NASHVILLE, Tenn. — A federal judge ruled yesterday that the state's "Choose Life" license plate was unconstitutional, but he declined to rule on whether Tennessee's entire specialty-plate program was flawed.
U.S. District Judge Todd Campbell, basing his ruling on the reasoning in similar cases in other states, wrote that the state could not promote just one viewpoint in the abortion debate.
"The result in this case would be the same if the statute authorized a 'Pro-Choice' license plate instead of the 'Choose Life' license plate," Campbell wrote.
The American Civil Liberties Union and Planned Parenthood challenged the plate in November, arguing that the state was not providing an equal opportunity for opposing viewpoints and thus violated First Amendment-protected freedom of speech.
The state and Tennessee New Life Resources, an anti-abortion group closely tied to Tennessee Right to Life, had argued that those who wanted a license plate in favor of abortion rights hadn't tried hard enough to get a specialty plate passed by the General Assembly.

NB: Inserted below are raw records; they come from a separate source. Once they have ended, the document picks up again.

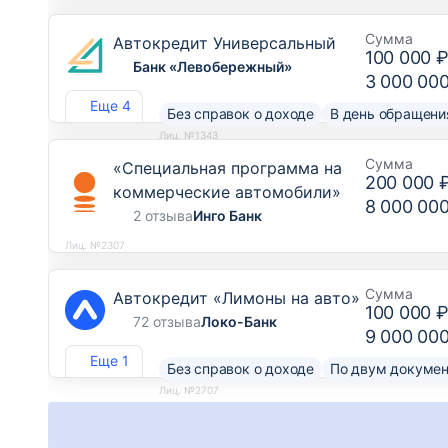
Сумма
Автокредит Универсальный
100 000 
Банк «Левобережный»
3 000 00
Еще 4
Без справок о доходе
В день обращени
Лиц. №1343
Сумма
«Специальная программа на
200 000 
коммерческие автомобили»
8 000 00
2 отзыва
Инго Банк
Лиц. №2307
Сумма
Автокредит «Лимоны на авто»
100 000 
72 отзыва
Локо-Банк
9 000 00
Еще 1
Без справок о доходе
По двум докуме
Лиц. №2707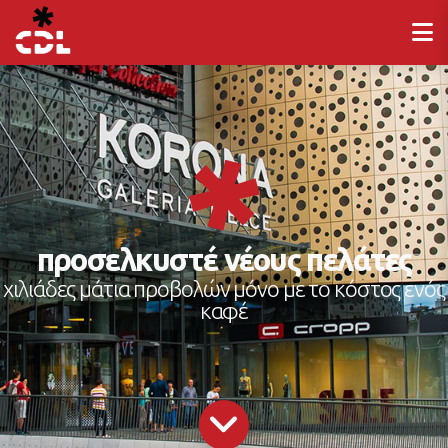
προσελκυστέ νέους πελάτες
χιλιάδες μάτια προβολών μόνο με το κόστος ενός
καφέ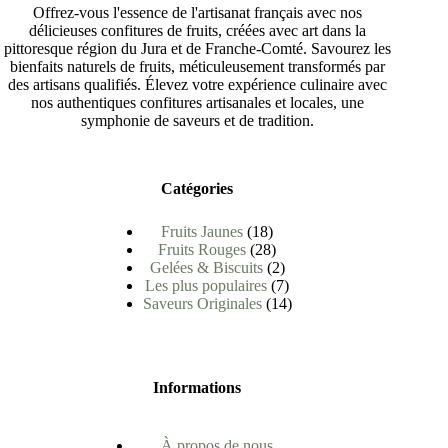
Offrez-vous l'essence de l'artisanat français avec nos
délicieuses confitures de fruits, créées avec art dans la
pittoresque région du Jura et de Franche-Comté. Savourez les
bienfaits naturels de fruits, méticuleusement transformés par
des artisans qualifiés. Élevez votre expérience culinaire avec
nos authentiques confitures artisanales et locales, une
symphonie de saveurs et de tradition.
Catégories
Fruits Jaunes
18
Fruits Rouges
28
Gelées & Biscuits
2
Les plus populaires
7
Saveurs Originales
14
Informations
À propos de nous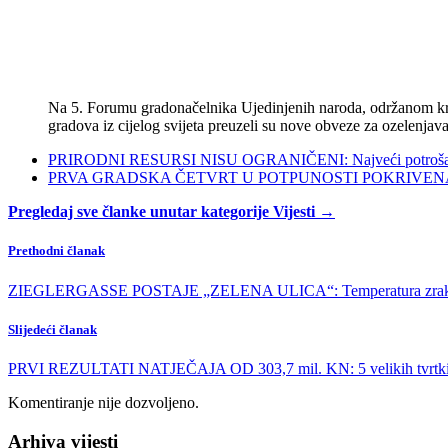
Na 5. Forumu gradonačelnika Ujedinjenih naroda, održanom kra
gradova iz cijelog svijeta preuzeli su nove obveze za ozelenjava
PRIRODNI RESURSI NISU OGRANIČENI: Najveći potrošači s
PRVA GRADSKA ČETVRT U POTPUNOSTI POKRIVENA POL
Pregledaj sve članke unutar kategorije Vijesti →
Prethodni članak
ZIEGLERGASSE POSTAJE „ZELENA ULICA“: Temperatura zraka moći
Slijedeći članak
PRVI REZULTATI NATJEČAJA OD 303,7 mil. KN: 5 velikih tvrtki pos
Komentiranje nije dozvoljeno.
Arhiva vijesti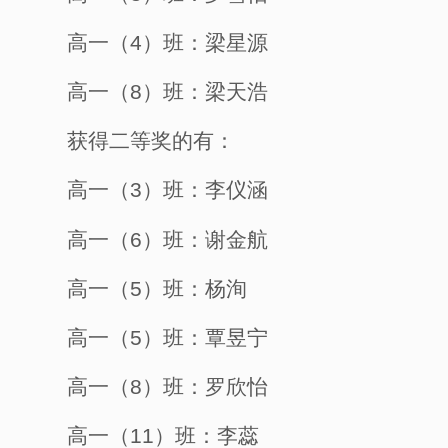
高一（
4）班：梁星源
高一（
8）班：梁天浩
获得二等奖的有：
高一（
3）班：李仪涵
高一（
6）班：谢金航
高一（
5）班：杨洵
高一（
5）班
：
覃昱宁
高一（
8）班：罗欣怡
高一（
11）班：李蕊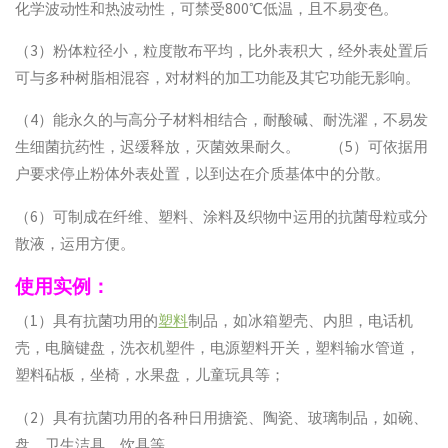
化学波动性和热波动性，可禁受800℃低温，且不易变色。
（3）粉体粒径小，粒度散布平均，比外表积大，经外表处置后
可与多种树脂相混容，对材料的加工功能及其它功能无影响。
（4）能永久的与高分子材料相结合，耐酸碱、耐洗濯，不易发
生细菌抗药性，迟缓释放，灭菌效果耐久。 （5）可依据用
户要求停止粉体外表处置，以到达在介质基体中的分散。
（6）可制成在纤维、塑料、涂料及织物中运用的抗菌母粒或分
散液，运用方便。
使用实例：
（1）具有抗菌功用的
塑料
制品，如冰箱塑壳、内胆，电话机
壳，电脑键盘，洗衣机塑件，电源塑料开关，塑料输水管道，
塑料砧板，坐椅，水果盘，儿童玩具等；
（2）具有抗菌功用的各种日用搪瓷、陶瓷、玻璃制品，如碗、
盘、卫生洁具、饮具等。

ACLU attorney George Barrett said the judge's opinion "vindicated the Constitution."
Sharon Curtis-Flair, spokeswoman for the state attorney general's office, would not comment because the office had not seen the ruling.
Brian Harris, president of Tennessee Right to Life, said his group wasn't surprised, and that the issue needed to go before the 6th U.S. Circuit Court of Appeals.
"I think that it's a great irony to claim to protect free speech by eliminating it," Harris said. "That's exactly what has occurred in this case."
"Choose Life" plates also have been challenged in other states. Anti-abortion groups are appealing a federal court ruling that banned South Carolina's Choose Life plate on free-speech grounds, while a federal judge last year found Louisiana's Choose Life tag unconstitutional because the state didn't offer an opposing view.
Tennessee Gov. Phil Bredesen decided to let the "Choose Life" plate become law without signing last year's bill. He has said that the whole specialty-plate program needed to be reviewed.
A portion of the extra $35 generated from sales of each "Choose Life" plate was to go to Tennessee New Life Resources.